WHAT IS REQUIRED: Below is a listing; repeat exactly the lines from the one containing "(Jeffrey D. Sams)" to the one containing "Stimme Reporterin", both included.

MATERIAL FOR THIS TASK:
════════
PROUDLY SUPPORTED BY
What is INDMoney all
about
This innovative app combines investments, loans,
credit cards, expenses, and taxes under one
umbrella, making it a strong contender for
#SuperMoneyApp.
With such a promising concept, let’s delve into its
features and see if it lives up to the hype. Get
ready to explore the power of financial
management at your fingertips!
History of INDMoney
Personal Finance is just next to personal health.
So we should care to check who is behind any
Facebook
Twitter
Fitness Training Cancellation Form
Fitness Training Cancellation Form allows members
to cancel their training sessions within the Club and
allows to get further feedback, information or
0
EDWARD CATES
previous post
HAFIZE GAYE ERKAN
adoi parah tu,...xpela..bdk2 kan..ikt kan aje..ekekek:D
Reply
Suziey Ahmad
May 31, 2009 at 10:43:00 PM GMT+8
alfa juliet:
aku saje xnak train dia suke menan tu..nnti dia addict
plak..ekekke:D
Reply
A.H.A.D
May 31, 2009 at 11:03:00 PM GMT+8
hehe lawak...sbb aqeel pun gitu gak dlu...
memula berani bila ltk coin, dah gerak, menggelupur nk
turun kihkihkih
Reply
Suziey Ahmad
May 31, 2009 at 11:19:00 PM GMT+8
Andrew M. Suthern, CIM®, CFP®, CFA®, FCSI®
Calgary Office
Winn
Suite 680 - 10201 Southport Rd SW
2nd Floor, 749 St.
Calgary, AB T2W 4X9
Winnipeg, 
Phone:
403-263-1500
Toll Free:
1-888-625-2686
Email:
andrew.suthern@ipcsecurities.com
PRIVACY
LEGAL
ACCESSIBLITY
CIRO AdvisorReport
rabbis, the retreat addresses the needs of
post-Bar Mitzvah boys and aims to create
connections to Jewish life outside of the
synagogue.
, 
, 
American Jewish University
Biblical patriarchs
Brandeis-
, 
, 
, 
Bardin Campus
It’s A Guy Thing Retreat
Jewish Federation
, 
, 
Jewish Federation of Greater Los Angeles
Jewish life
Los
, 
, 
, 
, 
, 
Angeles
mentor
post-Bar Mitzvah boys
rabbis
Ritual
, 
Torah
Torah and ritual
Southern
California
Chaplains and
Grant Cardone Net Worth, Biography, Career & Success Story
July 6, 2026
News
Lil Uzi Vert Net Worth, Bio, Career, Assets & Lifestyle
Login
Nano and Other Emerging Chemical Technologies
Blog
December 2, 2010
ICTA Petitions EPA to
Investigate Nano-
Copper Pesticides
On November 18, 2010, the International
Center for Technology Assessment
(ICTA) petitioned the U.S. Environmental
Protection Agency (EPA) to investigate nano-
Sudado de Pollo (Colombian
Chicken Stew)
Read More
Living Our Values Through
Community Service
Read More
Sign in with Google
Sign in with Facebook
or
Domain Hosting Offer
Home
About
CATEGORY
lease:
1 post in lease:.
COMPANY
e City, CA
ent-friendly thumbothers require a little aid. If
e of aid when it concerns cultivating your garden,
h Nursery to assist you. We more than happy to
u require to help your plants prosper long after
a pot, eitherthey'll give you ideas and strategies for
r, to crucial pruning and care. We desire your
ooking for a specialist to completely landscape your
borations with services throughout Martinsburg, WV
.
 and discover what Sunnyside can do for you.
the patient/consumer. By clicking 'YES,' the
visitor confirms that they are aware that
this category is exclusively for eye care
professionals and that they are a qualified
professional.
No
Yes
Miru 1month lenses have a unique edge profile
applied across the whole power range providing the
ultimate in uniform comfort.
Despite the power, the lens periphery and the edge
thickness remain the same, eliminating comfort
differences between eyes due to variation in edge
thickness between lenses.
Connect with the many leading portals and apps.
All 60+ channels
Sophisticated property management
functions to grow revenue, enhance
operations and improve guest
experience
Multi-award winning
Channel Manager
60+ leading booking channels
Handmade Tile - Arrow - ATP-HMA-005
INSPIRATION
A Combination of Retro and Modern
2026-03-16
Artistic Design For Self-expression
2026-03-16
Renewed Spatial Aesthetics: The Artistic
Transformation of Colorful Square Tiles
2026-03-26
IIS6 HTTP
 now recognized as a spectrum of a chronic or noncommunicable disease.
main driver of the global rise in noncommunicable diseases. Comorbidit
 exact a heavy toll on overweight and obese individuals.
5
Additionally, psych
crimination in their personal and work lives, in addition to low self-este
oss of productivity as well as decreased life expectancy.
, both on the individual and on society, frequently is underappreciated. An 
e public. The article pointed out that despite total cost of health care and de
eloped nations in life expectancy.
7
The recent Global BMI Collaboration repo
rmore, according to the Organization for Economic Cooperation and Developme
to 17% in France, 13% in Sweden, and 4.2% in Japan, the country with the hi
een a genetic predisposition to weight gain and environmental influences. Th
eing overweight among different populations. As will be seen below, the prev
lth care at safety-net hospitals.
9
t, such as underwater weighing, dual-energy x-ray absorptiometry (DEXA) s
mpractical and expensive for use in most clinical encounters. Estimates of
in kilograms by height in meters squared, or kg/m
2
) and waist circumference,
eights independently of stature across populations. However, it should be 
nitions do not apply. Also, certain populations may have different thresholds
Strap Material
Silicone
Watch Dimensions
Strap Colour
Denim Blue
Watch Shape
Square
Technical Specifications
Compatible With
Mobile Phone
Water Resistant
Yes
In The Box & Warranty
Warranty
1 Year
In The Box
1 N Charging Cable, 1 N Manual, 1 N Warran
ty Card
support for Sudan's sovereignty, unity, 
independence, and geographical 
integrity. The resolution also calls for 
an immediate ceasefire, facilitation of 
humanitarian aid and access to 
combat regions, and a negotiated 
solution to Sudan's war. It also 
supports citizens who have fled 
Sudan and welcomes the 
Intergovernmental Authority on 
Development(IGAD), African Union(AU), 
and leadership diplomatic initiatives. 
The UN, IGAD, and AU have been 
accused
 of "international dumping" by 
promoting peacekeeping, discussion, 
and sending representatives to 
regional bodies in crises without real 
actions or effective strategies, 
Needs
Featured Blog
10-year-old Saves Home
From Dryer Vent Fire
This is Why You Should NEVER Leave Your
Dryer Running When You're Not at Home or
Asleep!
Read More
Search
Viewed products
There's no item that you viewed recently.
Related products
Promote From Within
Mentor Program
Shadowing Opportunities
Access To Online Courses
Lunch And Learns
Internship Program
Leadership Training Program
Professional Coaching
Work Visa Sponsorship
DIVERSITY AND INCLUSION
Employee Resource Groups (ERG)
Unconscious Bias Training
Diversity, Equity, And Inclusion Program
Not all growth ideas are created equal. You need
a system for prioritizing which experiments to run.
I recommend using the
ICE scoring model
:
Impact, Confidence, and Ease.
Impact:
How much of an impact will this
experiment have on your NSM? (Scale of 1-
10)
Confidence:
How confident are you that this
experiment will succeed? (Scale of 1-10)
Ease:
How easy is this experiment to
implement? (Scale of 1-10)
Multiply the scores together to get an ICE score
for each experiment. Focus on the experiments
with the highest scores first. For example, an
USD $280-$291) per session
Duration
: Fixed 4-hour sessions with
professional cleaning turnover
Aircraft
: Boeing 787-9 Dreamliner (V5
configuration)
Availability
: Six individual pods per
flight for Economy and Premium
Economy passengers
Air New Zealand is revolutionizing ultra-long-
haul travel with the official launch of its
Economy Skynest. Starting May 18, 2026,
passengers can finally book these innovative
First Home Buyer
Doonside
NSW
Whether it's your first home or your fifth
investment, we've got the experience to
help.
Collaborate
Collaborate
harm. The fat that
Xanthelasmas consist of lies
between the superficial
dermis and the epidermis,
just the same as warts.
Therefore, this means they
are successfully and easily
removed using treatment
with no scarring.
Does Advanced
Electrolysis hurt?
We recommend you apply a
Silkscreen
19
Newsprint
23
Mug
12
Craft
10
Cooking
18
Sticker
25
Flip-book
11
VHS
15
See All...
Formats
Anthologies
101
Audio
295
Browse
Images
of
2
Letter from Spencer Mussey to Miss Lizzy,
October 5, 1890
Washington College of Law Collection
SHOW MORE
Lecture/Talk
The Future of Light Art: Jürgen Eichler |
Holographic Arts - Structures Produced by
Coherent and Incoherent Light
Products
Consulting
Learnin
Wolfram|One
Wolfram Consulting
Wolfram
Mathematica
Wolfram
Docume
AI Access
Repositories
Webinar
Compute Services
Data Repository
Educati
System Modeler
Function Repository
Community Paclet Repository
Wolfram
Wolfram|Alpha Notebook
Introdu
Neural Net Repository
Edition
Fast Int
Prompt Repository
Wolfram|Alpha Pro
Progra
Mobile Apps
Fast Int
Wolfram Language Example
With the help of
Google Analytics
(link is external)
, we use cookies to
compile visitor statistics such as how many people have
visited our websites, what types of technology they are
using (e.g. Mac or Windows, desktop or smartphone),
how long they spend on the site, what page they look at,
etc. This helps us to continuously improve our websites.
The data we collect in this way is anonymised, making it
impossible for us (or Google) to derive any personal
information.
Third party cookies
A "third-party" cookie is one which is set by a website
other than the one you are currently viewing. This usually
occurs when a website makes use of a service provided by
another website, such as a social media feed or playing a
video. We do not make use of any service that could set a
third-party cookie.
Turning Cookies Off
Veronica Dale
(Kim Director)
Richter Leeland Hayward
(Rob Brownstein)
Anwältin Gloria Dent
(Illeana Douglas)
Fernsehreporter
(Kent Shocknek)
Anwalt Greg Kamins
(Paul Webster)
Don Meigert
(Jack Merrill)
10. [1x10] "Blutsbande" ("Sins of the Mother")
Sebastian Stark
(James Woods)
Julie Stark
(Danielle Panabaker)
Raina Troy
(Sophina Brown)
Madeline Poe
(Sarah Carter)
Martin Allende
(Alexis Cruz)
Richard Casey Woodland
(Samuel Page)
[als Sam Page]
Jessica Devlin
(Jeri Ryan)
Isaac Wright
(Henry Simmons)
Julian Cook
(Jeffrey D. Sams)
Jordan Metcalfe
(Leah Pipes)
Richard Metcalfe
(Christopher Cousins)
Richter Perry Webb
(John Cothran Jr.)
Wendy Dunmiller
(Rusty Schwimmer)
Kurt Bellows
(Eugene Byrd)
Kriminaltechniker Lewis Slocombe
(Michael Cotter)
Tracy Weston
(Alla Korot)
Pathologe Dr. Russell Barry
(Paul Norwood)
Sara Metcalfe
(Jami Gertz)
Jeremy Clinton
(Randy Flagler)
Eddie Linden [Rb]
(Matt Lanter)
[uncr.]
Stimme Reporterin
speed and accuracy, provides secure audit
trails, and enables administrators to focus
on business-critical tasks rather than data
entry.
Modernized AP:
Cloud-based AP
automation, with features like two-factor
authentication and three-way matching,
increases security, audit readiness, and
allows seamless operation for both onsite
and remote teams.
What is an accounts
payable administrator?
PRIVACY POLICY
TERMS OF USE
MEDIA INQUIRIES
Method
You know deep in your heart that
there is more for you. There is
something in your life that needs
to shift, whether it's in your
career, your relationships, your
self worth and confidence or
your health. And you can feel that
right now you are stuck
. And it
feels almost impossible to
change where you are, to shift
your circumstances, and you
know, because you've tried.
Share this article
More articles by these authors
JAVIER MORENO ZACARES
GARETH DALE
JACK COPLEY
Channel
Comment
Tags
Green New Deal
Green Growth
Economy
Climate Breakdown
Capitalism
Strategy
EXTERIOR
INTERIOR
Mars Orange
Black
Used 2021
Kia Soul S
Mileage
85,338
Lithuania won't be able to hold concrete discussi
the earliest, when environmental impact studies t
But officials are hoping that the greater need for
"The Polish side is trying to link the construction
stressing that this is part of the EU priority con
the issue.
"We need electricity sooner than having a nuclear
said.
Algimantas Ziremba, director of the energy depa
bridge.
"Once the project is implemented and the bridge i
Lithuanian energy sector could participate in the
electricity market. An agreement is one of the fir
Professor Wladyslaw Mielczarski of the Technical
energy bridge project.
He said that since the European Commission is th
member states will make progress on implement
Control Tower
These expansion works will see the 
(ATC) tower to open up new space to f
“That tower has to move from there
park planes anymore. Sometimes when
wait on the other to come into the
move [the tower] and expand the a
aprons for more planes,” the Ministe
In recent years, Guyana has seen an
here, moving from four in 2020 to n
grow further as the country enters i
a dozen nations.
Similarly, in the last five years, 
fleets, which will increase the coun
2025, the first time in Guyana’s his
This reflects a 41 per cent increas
════════
RESPONSE TO THE EXERCISE:
(Jeffrey D. Sams)
Jordan Metcalfe
(Leah Pipes)
Richard Metcalfe
(Christopher Cousins)
Richter Perry Webb
(John Cothran Jr.)
Wendy Dunmiller
(Rusty Schwimmer)
Kurt Bellows
(Eugene Byrd)
Kriminaltechniker Lewis Slocombe
(Michael Cotter)
Tracy Weston
(Alla Korot)
Pathologe Dr. Russell Barry
(Paul Norwood)
Sara Metcalfe
(Jami Gertz)
Jeremy Clinton
(Randy Flagler)
Eddie Linden [Rb]
(Matt Lanter)
[uncr.]
Stimme Reporterin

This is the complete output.